Para admitir-se a justicialidade dos direitos sociais, i.e., a possibilidade de os direitos sociais virem a ser reivindicados perante o sistema judicial, impõe-se primeiro a compreensão do que sejam direitos fundamentais. Que são, afinal, os direitos fundamentais? Seriam os direitos fundamentais iguais aos direitos humanos? Há diferença entre ambos? Poderiam ser esses conceitos manejados indistintamente no sistema jurídico? Haveria relação entre direitos fundamentais e direitos humanos? Há implicações de sentido entre esses direitos?

2.1 Os direitos fundamentais e os direitos humanos

Ingo Sarlet aponta distinção entre direitos fundamentais (direito interno) e direitos humanos (direito internacional). Uma distinção meramente dogmática. Os direitos humanos estariam associados a direitos abrigados em documentos de direito internacional. De sua parte, os direitos fundamentais estão associados a direitos que já foram constitucionalizados. Cristalizam na ordem constitucional positiva de um país os discursos emancipatórios em favor da dignidade humana, construídos pela retórica universalista dos direitos humanos. A designação direitos fundamentais descenderia, para o autor, da tradição constitucional alemã, em razão da Lei Fundamental de 1949. [38]

Portanto, a compreensão desses direitos fundamentais de alguma forma está associada à compreensão dos direitos humanos, como horizonte político das utopias emancipatórias. Daí, a importância de se entender o discurso dos direitos humanos.

A história de construção dos direitos humanos corresponde a história das lutas emancipatórias sociais. Nos movimentos revolucionários liberais, que culminaram com declarações em favor da liberdade e da igualdade formal dos indivíduos, os direitos humanos surgem formalmente para expressarem essa incessante busca por justiça. O conjunto de instituições disponibilizadas e os mecanismos de movimentação dessas instituições representam garantias para efetivas conquistas, com permanentes aquisições e refluxos.

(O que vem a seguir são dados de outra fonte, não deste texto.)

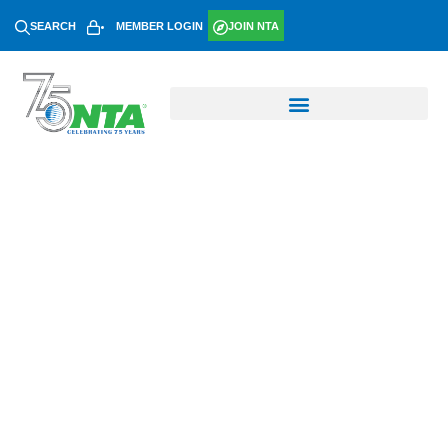
SEARCH
MEMBER LOGIN
JOIN NTA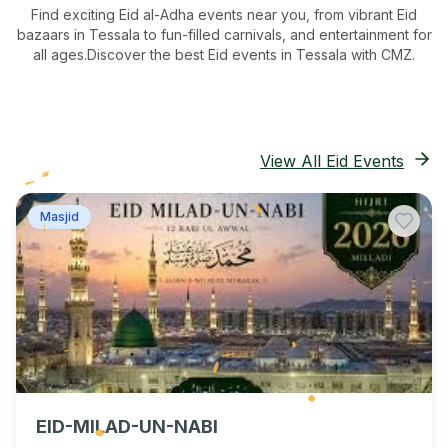
Find exciting Eid al-Adha events near you, from vibrant Eid
bazaars
in Tessala
to fun-filled carnivals, and entertainment for
all ages.
Discover the best Eid events in Tessala
with CMZ.
View All Eid Events
Masjid
EID-MILAD-UN-NABI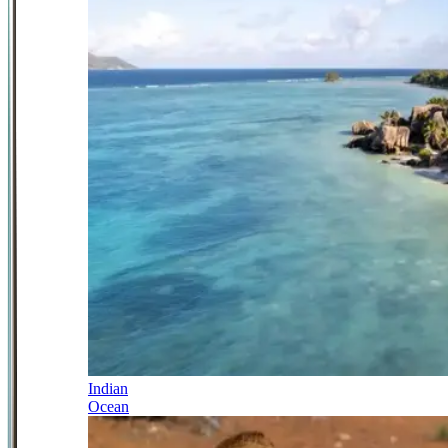
Indian
Ocean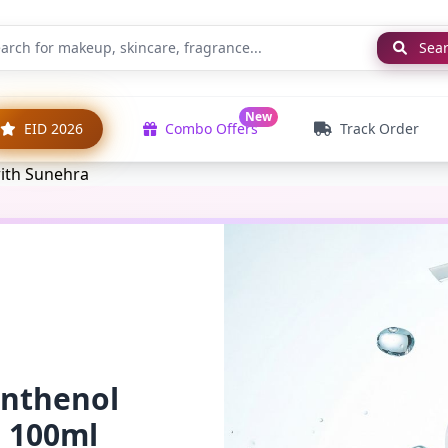
Sea
New
EID 2026
Combo Offers
Track Order
anthenol
l 100ml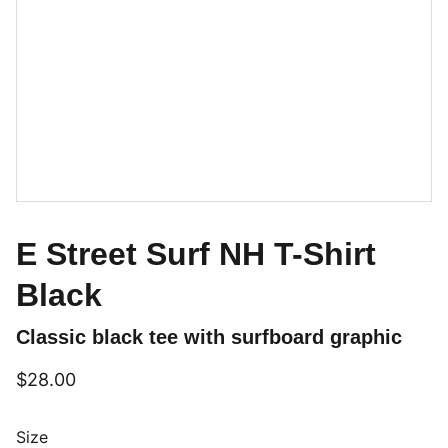
E Street Surf NH T-Shirt
Black
Classic black tee with surfboard graphic
$28.00
Size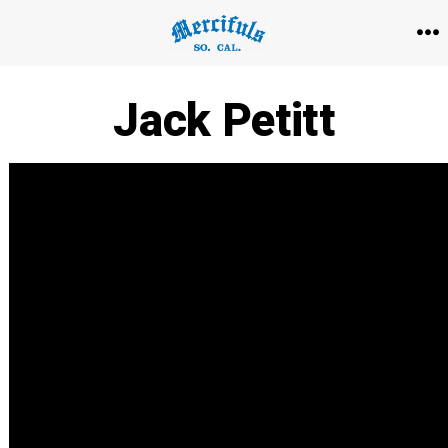
Skip
to
M
content
Jack Petitt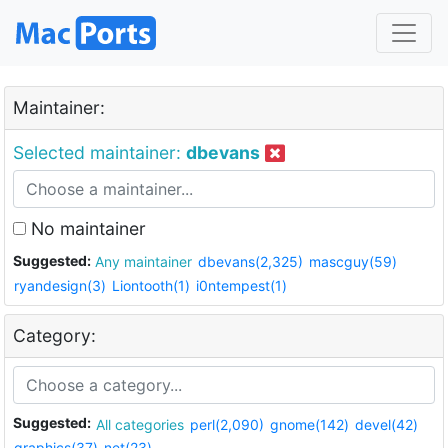
Maintainer:
Selected maintainer:
dbevans
No maintainer
Suggested:
Any maintainer
dbevans(2,325)
mascguy(59)
ryandesign(3)
Liontooth(1)
i0ntempest(1)
Category:
Suggested:
All categories
perl(2,090)
gnome(142)
devel(42)
graphics(37)
net(23)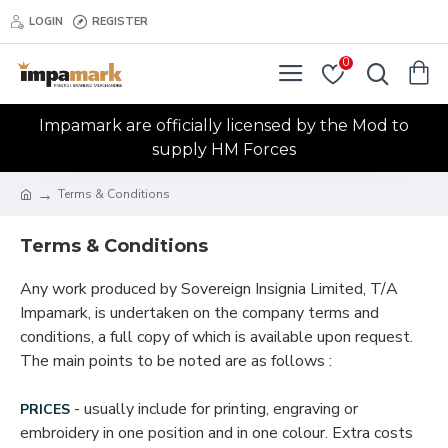
LOGIN
REGISTER
0
Impamark are officially licensed by the Mod to
supply HM Forces
Terms & Conditions
Terms & Conditions
Any work produced by Sovereign Insignia Limited, T/A
Impamark, is undertaken on the company terms and
conditions, a full copy of which is available upon request.
The main points to be noted are as follows :
- usually include for printing, engraving or
PRICES
embroidery in one position and in one colour. Extra costs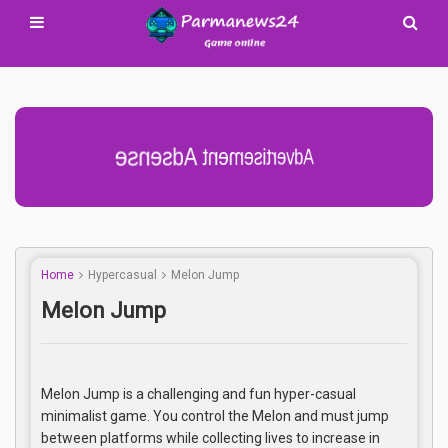
Advertisement Adsense
Home
Hypercasual
Melon Jump
Melon Jump
Melon Jump is a challenging and fun hyper-casual
minimalist game. You control the Melon and must jump
between platforms while collecting lives to increase in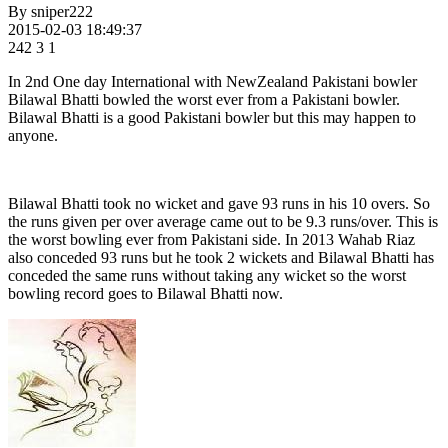
By
sniper222
2015-02-03 18:49:37
242
3
1
In 2nd One day International with NewZealand Pakistani bowler
Bilawal Bhatti bowled the worst ever from a Pakistani bowler.
Bilawal Bhatti is a good Pakistani bowler but this may happen to
anyone.
Bilawal Bhatti took no wicket and gave 93 runs in his 10 overs. So
the runs given per over average came out to be 9.3 runs/over. This is
the worst bowling ever from Pakistani side. In 2013 Wahab Riaz
also conceded 93 runs but he took 2 wickets and Bilawal Bhatti has
conceded the same runs without taking any wicket so the worst
bowling record goes to Bilawal Bhatti now.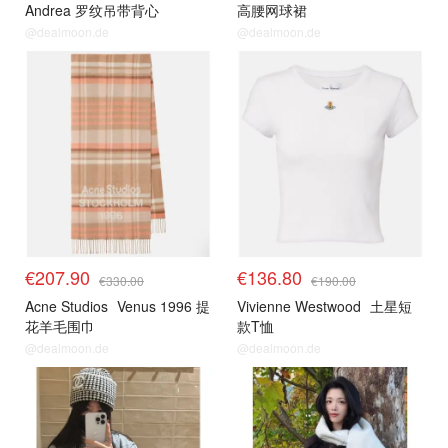
Andrea 罗纹吊带背心
高腰网球裙
@dealmoon.de
@dealmoon.de
€207.90
€136.80
€330.00
€190.00
Acne Studios
Venus 1996 提
Vivienne Westwood
土星短
花羊毛围巾
款T恤
@dealmoon.de
@dealmoon.de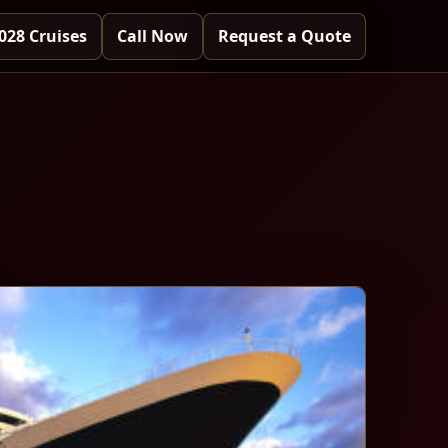
028 Cruises
Call Now
Request a Quote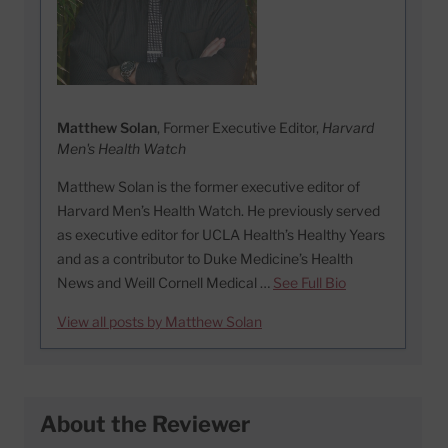
Matthew Solan
, Former Executive Editor,
Harvard
Men's Health Watch
Matthew Solan is the former executive editor of
Harvard Men’s Health Watch. He previously served
as executive editor for UCLA Health’s Healthy Years
and as a contributor to Duke Medicine’s Health
News and Weill Cornell Medical …
See Full Bio
View all posts by Matthew Solan
About the Reviewer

Nessa retórica de proteção à dignidade humana, constroem-se estruturas internacionais de proteção e salvaguarda aos direitos humanos, e que passam a ser internalizados nos direitos positivos dos países por meio de tratados internacionais ou pela constitucionalização desses direitos, quando assumem a condição de direitos fundamentais.

Todavia, há leituras críticas aos direitos humanos . Segundo Boaventura, após a segunda guerra mundial, os direitos humanos constituíram parte do arsenal ideológico manejado na guerra fria entre as duas grandes potências bipolarizadas, EUA e URSS. Agora, as forças progressistas, em face do cenário de crise irreversível dos projetos socialistas, recorrem ao discurso dos direitos humanos como guião emancipatório, a partir de uma reinvenção da linguagem de emancipação, desde que sejam claramente entendidas as tensões dialécticas que informam a modernidade ocidental.[39]

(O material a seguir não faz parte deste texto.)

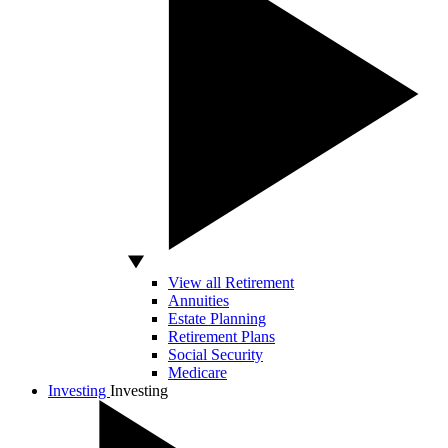
View all Retirement
Annuities
Estate Planning
Retirement Plans
Social Security
Medicare
Investing
Investing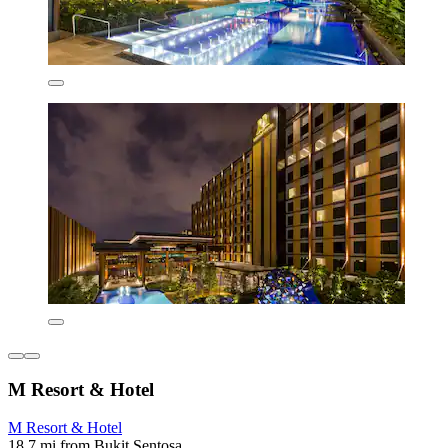
M Resort & Hotel
M Resort & Hotel
18.7 mi from Bukit Sentosa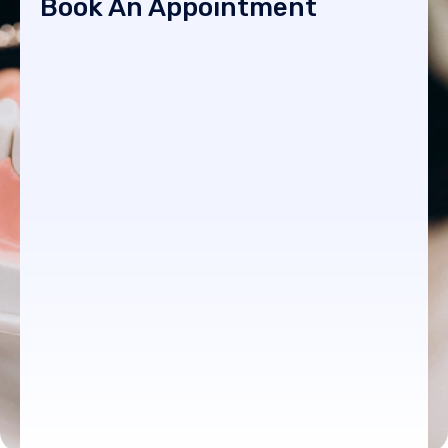
Book An Appointment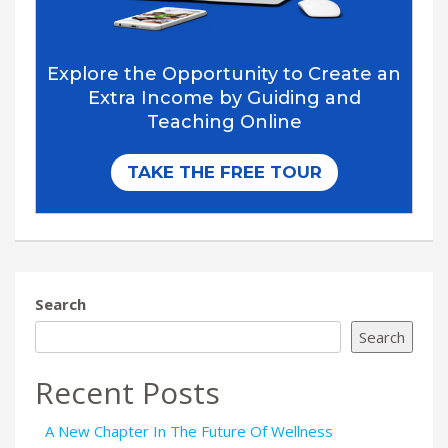
Search
Search
Recent Posts
A New Chapter In The Future Of Wellness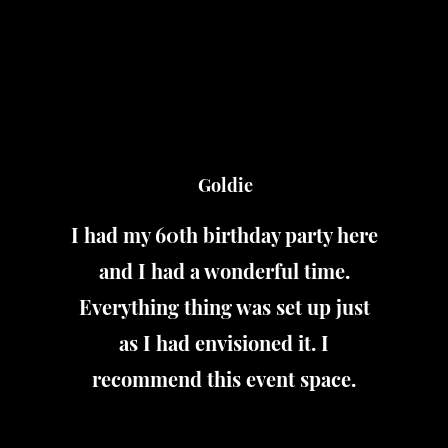
Goldie
I had my 60th birthday party here
and I had a wonderful time.
Everything thing was set up just
as I had envisioned it. I
recommend this event space.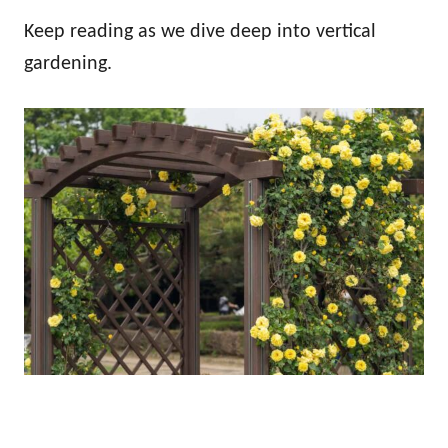
Keep reading as we dive deep into vertical
gardening.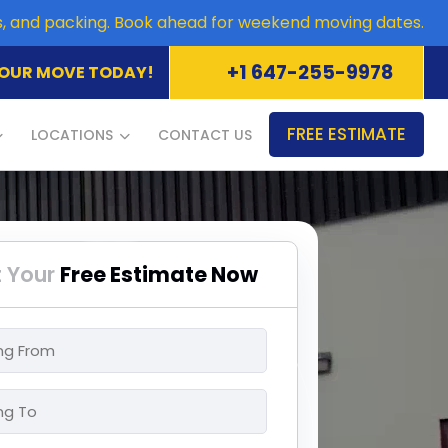
es, and packing. Book ahead for weekend moving dates.
+1 647-255-9978
OUR MOVE TODAY!
FREE ESTIMATE
LOCATIONS
CONTACT US
 Your
Free Estimate Now
ng
ng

Ainda com mais ceticismo em relação ao discurso dos direitos humanos, em relação a sua pretensão crítica, emancipatória e universal, encontra-se Douzinas. Para o autor, os direitos humanos só têm paradoxos a oferecer. Apesar de as declarações internacionais promulgadas por diversos organismos internacionais prescreverem o direito à vida, por exemplo, os noticiários pululam na mídia retratando graves atrocidades cometidas diariamente, com a complacência dos governos; não obstante o discurso piedoso em favor da igualdade e dignidade, estaríamos a viver, segundo o autor, uma época marcada pela concentração de riqueza, pelas desigualdades entre ricos e pobres e pelas desigualdades regionais entre norte e sul. Ao mesmo tempo em que os direitos humanos são articulados como armas de resistências contra a opressão do domínio público e/ou privado, os direitos humanos também são mobilizados estrategicamente pelos países hegemônicos para abrir janelas, pela missão civilizadora, para o horizonte liberal e econômico. Nas entrelinhas dos diretos humanos, estariam a institucionalização das condições de possibilidade da adoção do modelo econômico e político neoliberal, o próprio enfraquecimento das garantias de efetividade dos direitos humanos no plano prático. Douzinas, em artigo publicado em 2008, sobre o “fim” dos direitos humanos, considerada uma síntese de sua conhecida obra de mesmo nome, deixa ao leitor a ambiguidade semântica do termo “fim”, para instiga-lo a descobrir as razões do fim dos direitos humanos ou a pesquisar pelas finalidades dos direitos humanos, verbis:

A moral global e regras cívicas são companheiros necessários ao capitalismo neoliberal. Ao longo dos últimos 30 anos, as regras legais regularam o investimento, o comércio, o auxílio e a propriedade intelectual. O Banco Mundial, o FMI e a OMC impuseram condições de “reestruturação econômica” para o desenvolvimento dos estados pelos contratos de empréstimo e ajuda financeira. Estes estados tem restrita sua capacidade de tomar decisões sobre níveis salariais, educação, saúde e políticas de segurança social, pois ditam a privatização dos serviços públicos e utilidades no comércio aberto, mantendo as políticas de proteção cruciais para os setores agrícola e manufatureiro ocidentais.[40]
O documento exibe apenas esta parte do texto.